Saved entries:
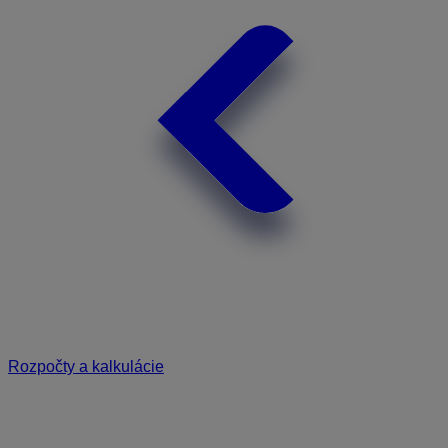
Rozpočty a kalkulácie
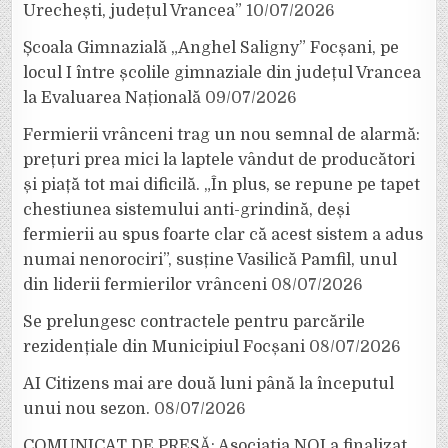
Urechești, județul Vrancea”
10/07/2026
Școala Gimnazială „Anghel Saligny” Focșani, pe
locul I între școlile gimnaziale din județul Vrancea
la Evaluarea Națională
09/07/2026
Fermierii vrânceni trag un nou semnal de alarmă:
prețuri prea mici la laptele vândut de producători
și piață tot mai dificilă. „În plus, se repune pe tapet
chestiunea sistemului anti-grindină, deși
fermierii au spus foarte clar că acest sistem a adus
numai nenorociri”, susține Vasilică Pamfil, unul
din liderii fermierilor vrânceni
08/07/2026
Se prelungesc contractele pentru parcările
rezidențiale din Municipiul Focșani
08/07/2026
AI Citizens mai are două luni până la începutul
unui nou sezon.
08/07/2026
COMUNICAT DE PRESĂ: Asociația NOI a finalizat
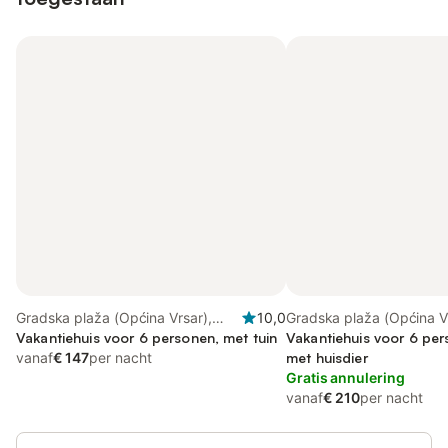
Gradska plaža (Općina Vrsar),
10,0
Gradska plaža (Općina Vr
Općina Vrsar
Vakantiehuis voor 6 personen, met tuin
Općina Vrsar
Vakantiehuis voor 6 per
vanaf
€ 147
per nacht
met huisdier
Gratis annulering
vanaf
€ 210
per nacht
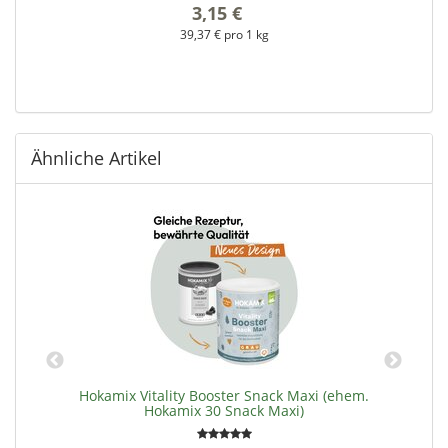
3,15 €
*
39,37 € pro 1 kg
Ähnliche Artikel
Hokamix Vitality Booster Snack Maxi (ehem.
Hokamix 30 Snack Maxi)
...
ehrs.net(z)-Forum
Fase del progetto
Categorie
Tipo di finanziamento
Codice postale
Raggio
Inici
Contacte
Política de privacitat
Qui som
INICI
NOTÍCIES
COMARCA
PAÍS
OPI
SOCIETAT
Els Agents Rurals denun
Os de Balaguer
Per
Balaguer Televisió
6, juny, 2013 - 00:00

### WHAT YOU NEED TO DO
The line above containing "Tipo di finanziamento", the line containing "6, juny, 2013 - 00:00", and every line between them are to be transcribed exactly; no other line is wanted.

### RESULT FOR THIS EXERCISE
Tipo di finanziamento
Codice postale
Raggio
Inici
Contacte
Política de privacitat
Qui som
INICI
NOTÍCIES
COMARCA
PAÍS
OPI
SOCIETAT
Els Agents Rurals denun
Os de Balaguer
Per
Balaguer Televisió
6, juny, 2013 - 00:00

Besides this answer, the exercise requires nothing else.